Member of the Iowa Senate from the 18th district
- In office January 9, 1967 – June 18, 1969
- Preceded by: David Shaff
- Succeeded by: Joann Yessler Orr

Member of the Iowa Senate from the 23rd district
- In office January 14, 1963 – January 8, 1967

Personal details
- Born: Kenneth John Benda November 9, 1918 Brooklyn, Iowa, U.S.
- Died: September 30, 2007 (aged 88)
- Party: Republican
- Spouse: Lucille Roudabush ​(m. 1941)​
- Children: 2
- Education: Iowa State College (BS) Columbia University
- Occupation: Politician, banker, realtor

Military service
- Allegiance: United States
- Branch/service: United States Navy
- Rank: Lieutenant
- Battles/wars: World War II

= Kenneth Benda (politician) =

American politician (1918–2007)

Kenneth John Benda (November 9, 1918 – September 30, 2007) was an American politician.

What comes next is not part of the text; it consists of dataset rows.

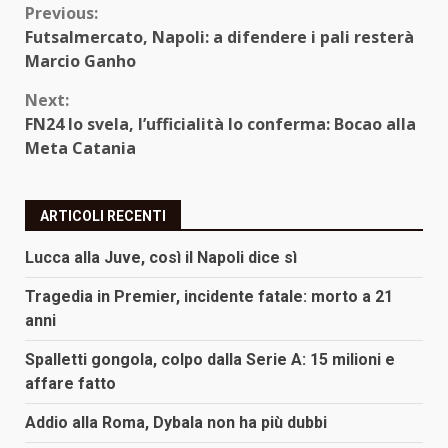
Continue
Previous:
Futsalmercato, Napoli: a difendere i pali resterà
Reading
Marcio Ganho
Next:
FN24 lo svela, l’ufficialità lo conferma: Bocao alla
Meta Catania
ARTICOLI RECENTI
Lucca alla Juve, così il Napoli dice sì
Tragedia in Premier, incidente fatale: morto a 21
anni
Spalletti gongola, colpo dalla Serie A: 15 milioni e
affare fatto
Addio alla Roma, Dybala non ha più dubbi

Kenneth Benda was a native of Brooklyn, Iowa, born to parents James Benda and Rose Posekany on November 9, 1918. He was educated at Jefferson Township Country School #4, graduated Hartwick High School in 1936, and earned a Bachelor of Science in forestry from Iowa State College in 1940. Benda then began working for the Tennessee Valley Authority, and married Lucille Roudabush the following year. He left the TVA in December 1942 to pursue further education at Columbia University, where he joined the United States Navy. Benda was aboard the USS Sangamon during the Pacific War. In 1946, Benda returned to Hartwick, Iowa, to begin working at the Hartwick State Bank, becoming the bank's controlling owner by 1954. He retired from Hartwick State Bank in 1991, as bank president, though he retained his position on the board of directors.

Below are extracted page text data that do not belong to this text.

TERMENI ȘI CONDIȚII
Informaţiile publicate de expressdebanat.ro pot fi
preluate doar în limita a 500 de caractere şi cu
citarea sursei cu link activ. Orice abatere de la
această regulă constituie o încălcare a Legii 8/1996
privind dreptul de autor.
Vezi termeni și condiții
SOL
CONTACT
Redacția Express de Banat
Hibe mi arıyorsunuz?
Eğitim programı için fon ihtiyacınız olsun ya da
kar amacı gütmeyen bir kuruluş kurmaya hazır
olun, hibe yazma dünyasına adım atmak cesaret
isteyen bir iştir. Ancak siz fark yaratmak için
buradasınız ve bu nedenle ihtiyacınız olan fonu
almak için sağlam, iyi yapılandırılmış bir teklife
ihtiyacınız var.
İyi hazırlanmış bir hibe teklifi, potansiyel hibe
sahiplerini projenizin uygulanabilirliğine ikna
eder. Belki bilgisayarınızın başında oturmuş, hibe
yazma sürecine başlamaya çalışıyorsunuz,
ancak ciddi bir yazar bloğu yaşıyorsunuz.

Politically, Benda was affiliated with the Republican Party, and served as chairman of the Poweshiek County branch of the party. He was first elected to the Iowa Senate for District 23 in 1962. Although Benda was reelected in 1966, this time from District 18, he did not compete his second term, opting to resign from the state senate in June 1969 and accept an appointment as chairman of the Iowa Commerce Commission, on which he served until 1971.

Benda died on September 30, 2007, at the age of 88.